## WHAT THE TASK ASKS
Reproduce every line in the material below that holds "niet".

##############################

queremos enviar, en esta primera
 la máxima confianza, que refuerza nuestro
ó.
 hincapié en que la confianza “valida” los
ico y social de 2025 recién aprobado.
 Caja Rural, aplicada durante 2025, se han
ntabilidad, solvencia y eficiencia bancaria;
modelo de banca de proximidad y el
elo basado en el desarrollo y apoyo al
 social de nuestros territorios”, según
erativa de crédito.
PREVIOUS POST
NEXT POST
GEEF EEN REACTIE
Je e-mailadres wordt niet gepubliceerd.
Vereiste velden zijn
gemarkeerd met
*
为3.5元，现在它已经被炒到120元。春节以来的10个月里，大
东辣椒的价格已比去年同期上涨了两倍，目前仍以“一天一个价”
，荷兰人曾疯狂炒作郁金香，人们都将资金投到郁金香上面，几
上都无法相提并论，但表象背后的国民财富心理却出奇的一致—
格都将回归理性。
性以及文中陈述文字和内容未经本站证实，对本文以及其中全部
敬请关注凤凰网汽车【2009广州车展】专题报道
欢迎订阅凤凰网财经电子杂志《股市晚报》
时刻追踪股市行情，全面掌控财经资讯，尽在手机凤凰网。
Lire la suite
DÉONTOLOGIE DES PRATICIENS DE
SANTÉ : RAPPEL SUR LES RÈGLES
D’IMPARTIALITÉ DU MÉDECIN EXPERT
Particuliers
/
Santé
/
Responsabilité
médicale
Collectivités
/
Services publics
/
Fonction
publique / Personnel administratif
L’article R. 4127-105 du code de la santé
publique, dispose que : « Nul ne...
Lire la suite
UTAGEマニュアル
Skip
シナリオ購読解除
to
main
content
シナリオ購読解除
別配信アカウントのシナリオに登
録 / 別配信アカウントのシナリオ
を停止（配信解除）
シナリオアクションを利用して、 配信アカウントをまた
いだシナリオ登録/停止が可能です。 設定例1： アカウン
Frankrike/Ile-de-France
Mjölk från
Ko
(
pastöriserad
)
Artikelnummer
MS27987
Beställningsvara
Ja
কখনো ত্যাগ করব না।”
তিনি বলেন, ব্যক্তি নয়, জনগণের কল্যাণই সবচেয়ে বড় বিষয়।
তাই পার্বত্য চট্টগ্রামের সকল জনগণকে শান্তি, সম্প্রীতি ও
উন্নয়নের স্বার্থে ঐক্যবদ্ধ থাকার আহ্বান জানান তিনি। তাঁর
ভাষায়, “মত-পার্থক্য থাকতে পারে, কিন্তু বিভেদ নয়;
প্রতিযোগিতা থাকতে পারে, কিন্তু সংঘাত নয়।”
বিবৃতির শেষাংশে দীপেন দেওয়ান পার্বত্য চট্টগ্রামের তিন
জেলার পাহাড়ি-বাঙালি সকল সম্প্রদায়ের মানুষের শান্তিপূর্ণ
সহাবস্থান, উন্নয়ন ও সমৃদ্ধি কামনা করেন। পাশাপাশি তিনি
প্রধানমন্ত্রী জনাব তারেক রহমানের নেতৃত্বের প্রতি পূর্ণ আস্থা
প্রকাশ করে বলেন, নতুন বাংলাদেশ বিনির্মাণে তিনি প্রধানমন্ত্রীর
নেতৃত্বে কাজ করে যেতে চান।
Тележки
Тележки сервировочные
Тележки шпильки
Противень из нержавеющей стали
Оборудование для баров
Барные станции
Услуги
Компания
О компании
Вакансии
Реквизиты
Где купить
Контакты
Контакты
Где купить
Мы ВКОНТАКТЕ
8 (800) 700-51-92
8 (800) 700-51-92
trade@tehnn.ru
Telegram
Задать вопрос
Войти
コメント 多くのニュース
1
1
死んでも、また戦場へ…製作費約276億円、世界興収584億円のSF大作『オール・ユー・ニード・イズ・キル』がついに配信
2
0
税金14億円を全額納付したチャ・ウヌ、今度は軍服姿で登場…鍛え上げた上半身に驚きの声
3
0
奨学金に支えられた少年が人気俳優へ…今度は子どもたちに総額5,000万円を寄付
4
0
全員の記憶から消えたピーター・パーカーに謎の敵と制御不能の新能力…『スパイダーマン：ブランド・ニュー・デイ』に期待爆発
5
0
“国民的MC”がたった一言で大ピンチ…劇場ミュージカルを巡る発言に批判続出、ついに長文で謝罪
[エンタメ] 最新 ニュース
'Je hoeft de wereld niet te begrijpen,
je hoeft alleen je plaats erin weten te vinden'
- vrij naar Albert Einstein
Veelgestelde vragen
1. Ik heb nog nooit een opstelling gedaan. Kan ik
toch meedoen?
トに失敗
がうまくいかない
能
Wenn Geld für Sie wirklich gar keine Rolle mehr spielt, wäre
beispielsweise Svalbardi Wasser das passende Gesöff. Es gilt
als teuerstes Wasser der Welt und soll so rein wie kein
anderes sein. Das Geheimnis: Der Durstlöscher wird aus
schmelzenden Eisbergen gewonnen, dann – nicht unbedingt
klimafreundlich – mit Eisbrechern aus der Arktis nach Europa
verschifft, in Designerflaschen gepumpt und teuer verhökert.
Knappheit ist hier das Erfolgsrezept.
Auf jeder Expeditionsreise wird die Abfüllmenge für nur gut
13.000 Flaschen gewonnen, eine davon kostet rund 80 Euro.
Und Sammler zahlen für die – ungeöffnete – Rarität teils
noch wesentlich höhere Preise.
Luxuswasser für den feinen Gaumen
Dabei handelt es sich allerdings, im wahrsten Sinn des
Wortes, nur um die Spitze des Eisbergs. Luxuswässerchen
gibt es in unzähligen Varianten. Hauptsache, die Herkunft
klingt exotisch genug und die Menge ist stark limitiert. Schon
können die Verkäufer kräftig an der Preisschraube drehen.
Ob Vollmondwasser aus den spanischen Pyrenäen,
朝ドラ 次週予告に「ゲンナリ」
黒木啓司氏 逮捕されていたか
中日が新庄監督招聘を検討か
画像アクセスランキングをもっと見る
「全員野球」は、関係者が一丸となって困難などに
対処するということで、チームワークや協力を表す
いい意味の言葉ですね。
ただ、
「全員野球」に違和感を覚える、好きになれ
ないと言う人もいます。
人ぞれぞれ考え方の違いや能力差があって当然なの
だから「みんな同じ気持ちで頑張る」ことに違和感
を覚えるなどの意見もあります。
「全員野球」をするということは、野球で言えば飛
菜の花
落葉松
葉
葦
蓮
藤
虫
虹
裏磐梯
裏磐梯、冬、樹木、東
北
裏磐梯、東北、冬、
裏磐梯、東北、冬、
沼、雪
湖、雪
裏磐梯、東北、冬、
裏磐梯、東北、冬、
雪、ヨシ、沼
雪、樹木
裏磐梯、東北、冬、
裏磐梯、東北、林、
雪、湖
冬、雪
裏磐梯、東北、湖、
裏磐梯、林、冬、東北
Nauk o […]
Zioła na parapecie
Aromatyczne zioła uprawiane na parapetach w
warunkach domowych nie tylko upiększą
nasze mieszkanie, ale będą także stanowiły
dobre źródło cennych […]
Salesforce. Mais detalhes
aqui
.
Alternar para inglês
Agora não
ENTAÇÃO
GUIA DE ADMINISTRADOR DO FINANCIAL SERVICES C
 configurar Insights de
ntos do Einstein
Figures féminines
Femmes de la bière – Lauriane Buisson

##############################

## EXERCISE RESULT
Je e-mailadres wordt niet gepubliceerd.
'Je hoeft de wereld niet te begrijpen,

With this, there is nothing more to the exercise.